• Your instructions: Copy every line from the records that holds the word "Dębicki".

• Supplied entries:
····················

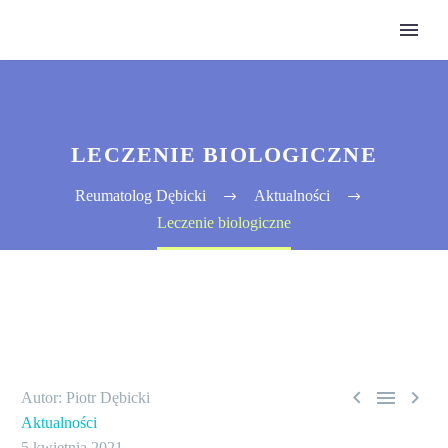
LECZENIE BIOLOGICZNE
Reumatolog Dębicki
Aktualności
Leczenie biologiczne



Autor: Piotr Dębicki
Aktualności
5 kwietnia 2021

····················

• Output for this exercise:
Reumatolog Dębicki
Autor: Piotr Dębicki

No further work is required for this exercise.